WHEN Jesus told the rich young man to sell all he had, and give the proceeds to the poor, he was dealing with two kinds of hunger. One of them was the young man’s hunger for what we call “a life”. “Get a life,” we say. Jesus saw that the main impediment to the young man’s getting life in all its fullness was money. Alas, what he was told to give to receive such a love was too great a price to pay; so the young man went away, sad.
It wasn’t as if he hadn’t already invested heavily; for he had said his prayers, he said, and remained virtuous, he said, which would have been enough for anyone. But Jesus sees a trapped soul, a young person already unable to move because of possessions — someone who spent what life he had looking after his money.

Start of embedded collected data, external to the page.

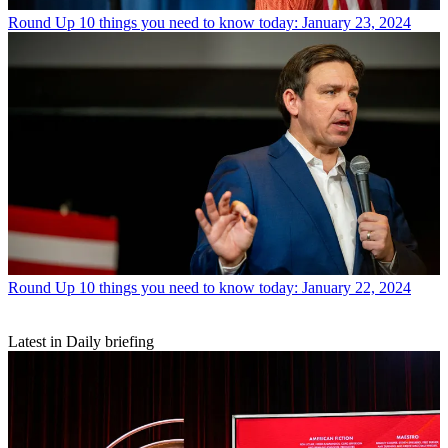
Round Up
10 things you need to know today: January 23, 2024
Round Up
10 things you need to know today: January 22, 2024
Latest in Daily briefing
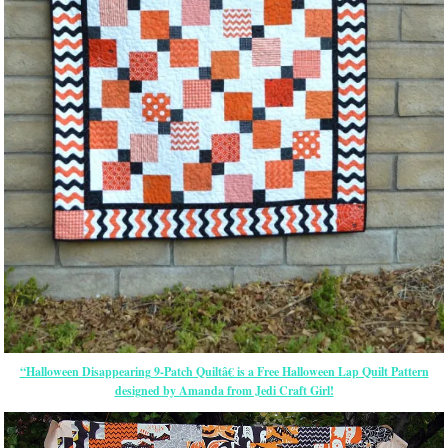
“Halloween Disappearing 9-Patch Quiltâ€ is a Free Halloween Lap Quilt Pattern
designed by Amanda from Jedi Craft Girl!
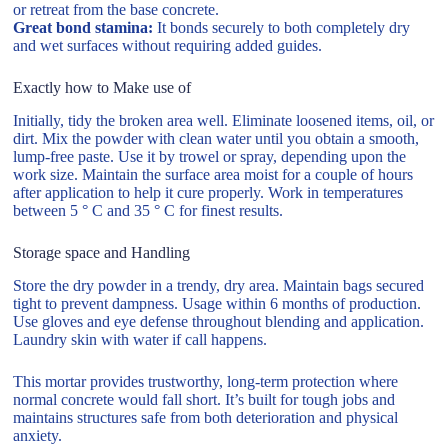
or retreat from the base concrete.
Great bond stamina:
It bonds securely to both completely dry
and wet surfaces without requiring added guides.
Exactly how to Make use of
Initially, tidy the broken area well. Eliminate loosened items, oil, or
dirt. Mix the powder with clean water until you obtain a smooth,
lump-free paste. Use it by trowel or spray, depending upon the
work size. Maintain the surface area moist for a couple of hours
after application to help it cure properly. Work in temperatures
between 5 ° C and 35 ° C for finest results.
Storage space and Handling
Store the dry powder in a trendy, dry area. Maintain bags secured
tight to prevent dampness. Usage within 6 months of production.
Use gloves and eye defense throughout blending and application.
Laundry skin with water if call happens.
This mortar provides trustworthy, long-term protection where
normal concrete would fall short. It’s built for tough jobs and
maintains structures safe from both deterioration and physical
anxiety.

Charles Dickens had him in mind when he created Jacob Marley, whom, you will recall, ended up as a ghost hung about with ledgers and safes so that he could hardly walk; which is what we must do occasionally, to be able to fly towards God. Today, Marley would be dragging around computers and investments, mortgages and offshore profits, and a garage full of cars.
Christ’s anti-materialistic law is a hard law for us — almost the hardest. It hits us cruelly. The Gospels are crammed with every kind of giving, from the widow’s mite to the Lord’s all; but all this giving would not be there if a tremendous purpose did not lie behind it. We know that one of the best gifts which is within our giving is not money, but time.
Friends and neighbours in want are often not saying “Spare us a pound,” but “Spare us an hour, or a day.” We look at our watch or our diary and mumble something about “I can manage a visit on the 25th at four in the afternoon, if that will do.” Whereas Jesus is advising us: give this person yourself, for an unmeasured period; free yourself from all this busyness.
The blind man halted the healer by demanding mercy. Just before this exciting event on the Jericho road — on that same road on which a Samaritan showed mercy to someone of another faith — Christ and his little band had met after a solemn journey to Jerusalem to come to grips, as it were, with what would happen. In Luke’s words, the son of man would be spitefully treated, and executed.
But, scripture says, they understood none of these things. They were beyond their vision. Sometimes, he was clear as daylight; sometimes, as obscure as midnight. They could not see what he was getting at; so they walked on, as they always did in his company. Walked on and on, listening, half-grasping what he said.
George Herbert remembered to say “Thank you” for the insights that God gave him. “Thou that hast given so much to me, Give one thing more, a grateful heart. See how thy beggar works on thee By art.”